Plug all the light strips into one another end-to-end and test to be sure they're all working.
Once you're sure they're bullet-proof, waterproof the strips by filling your clear heat shrink (you remembered the heat shrink right?) with hot glue and shrinking it down while the glue is wet, covering the solder joints and encasing them in molten plastic. Be sure the heat shrink fuses tightly around the connectors as well. This will keep out water, dust, or any other contaminants.
Be sure to avoid burns and injury when heating heatshrink.
Unroll your garden edging and stake it out in the sunshine on a sunny afternoon. Let the sun warm it up and then let it cool down again, and the curl should come right out.
If you don't have a sunny afternoon available, you can also straighten it out with a heat gun, but this is pretty labor-intensive. This stuff is fabulously heat-sculptable though.
You'll need clear silicone caulk, and a lot of it. I found that one tube would cover about 7-8 feet. We're using this to glue the silicone sleeve on the LEDs to the track, and also to attach the crystal diffusers, so get more than you think you'll need.
I cut the tracks to exactly the length of my LED strips and zip-tied the LEDs to the track to hold it together for gluing.

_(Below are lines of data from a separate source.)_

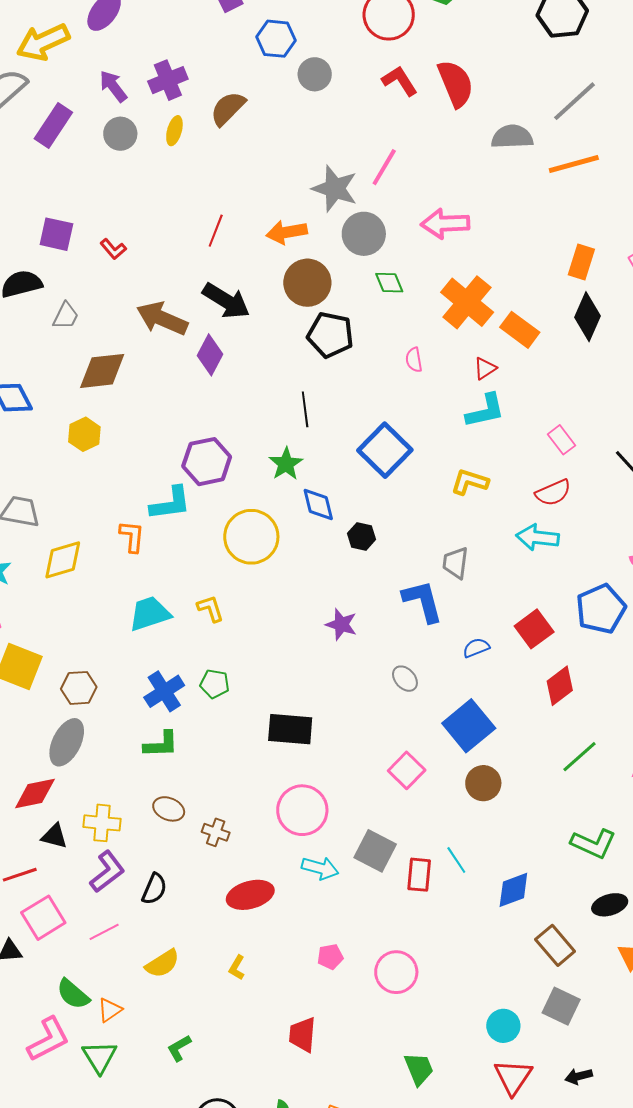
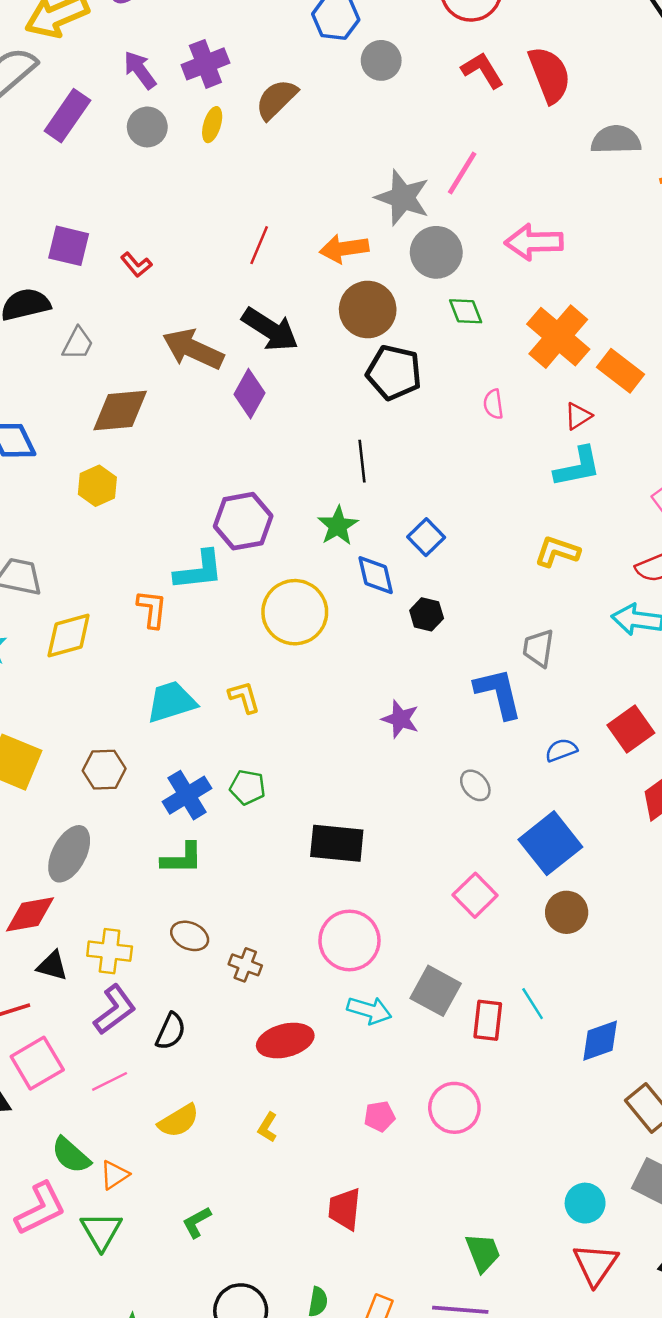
blue square: (385, 450) -> (426, 537), moved, size x0.6
brown hexagon: (79, 688) -> (104, 770), moved
pink circle: (396, 972) -> (454, 1108), moved

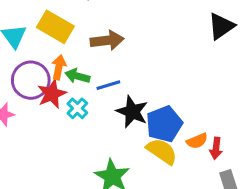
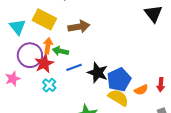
black triangle: (221, 26) -> (153, 14), turned -30
blue line: (108, 85) -> (74, 67), moved
cyan cross: (77, 108) -> (49, 85), moved
red arrow: (216, 148) -> (161, 85), moved

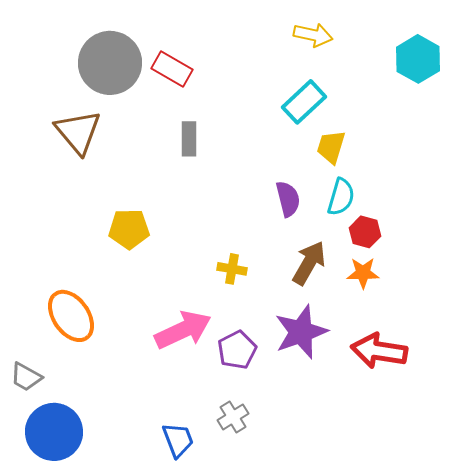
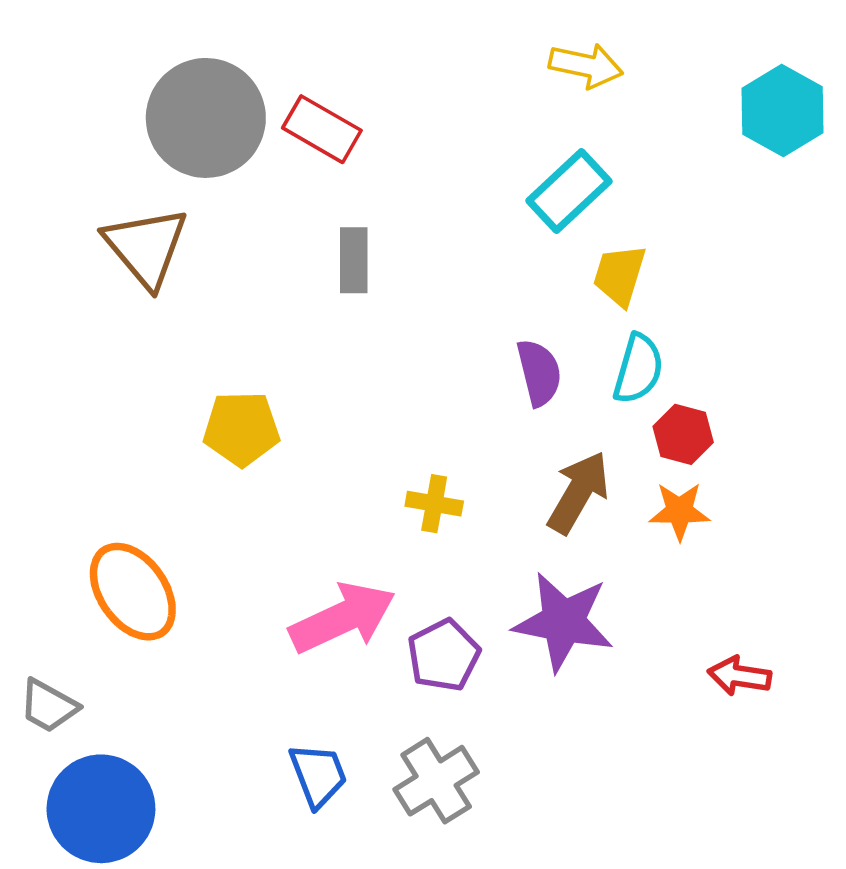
purple star: (301, 332) -> (563, 622), turned 30
red arrow: (379, 351) -> (739, 676), moved, size x0.6
gray cross: (233, 417) -> (436, 781), size x1.4
blue trapezoid: (178, 440) -> (318, 775), moved

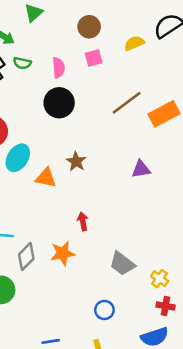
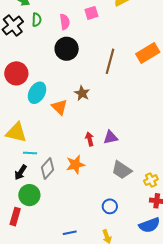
green semicircle: (22, 63) -> (37, 20), turned -96
brown line: (127, 103) -> (110, 61), moved, turned -35
purple triangle: (141, 169) -> (111, 137), moved
orange triangle: (46, 178) -> (59, 107), turned 36
yellow cross: (160, 279) -> (151, 180), turned 32

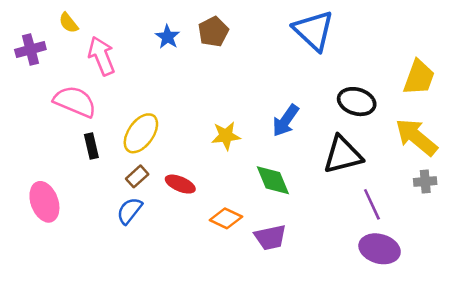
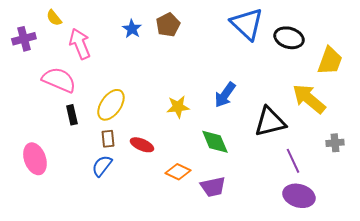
black ellipse: (357, 102) -> (289, 38), moved
yellow arrow: (416, 137) -> (309, 99), moved
brown rectangle: (137, 176) -> (108, 139), turned -54

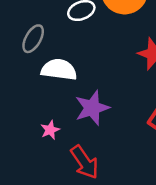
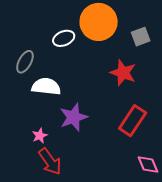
red arrow: (84, 162) -> (50, 161), moved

In retrospect, I wish I'd kept the tracks a few inches longer than the LED strip on one end, to make them overlap a bit on the ends for a smoother line.
Any gaps in the LED strip and connectors will be obvious dark spots in your final design, so plan to get the ends of the strips as close to each other as possible.
I also drilled a hole in the track to feed the connectors through to the back.
Put the lights on the opposite side of the track from the tabs, so your stakes will be hidden behind the track.
Lay out the track sections on a bit of 2x4 so it lays flat on your table. Start by running a bead of silicone down the middle and gluing the LED strip onto it. Then, add a very generous amount of silicone over and around the strip and gently press the gems into the silicone. It comes out white at first, but dries clear (provided you bought the clear-drying kind -- you did, right?)
The silicone takes 5-7 days to fully dry, but I found these were handle-able within 2-3 days. It works really well to secure the silicone sleeve to the track, and the gems all stick really firmly as well. They are flexible and bendable and I don't feel like I'm in any danger of losing gems. And the diffusion is absolutely lovely.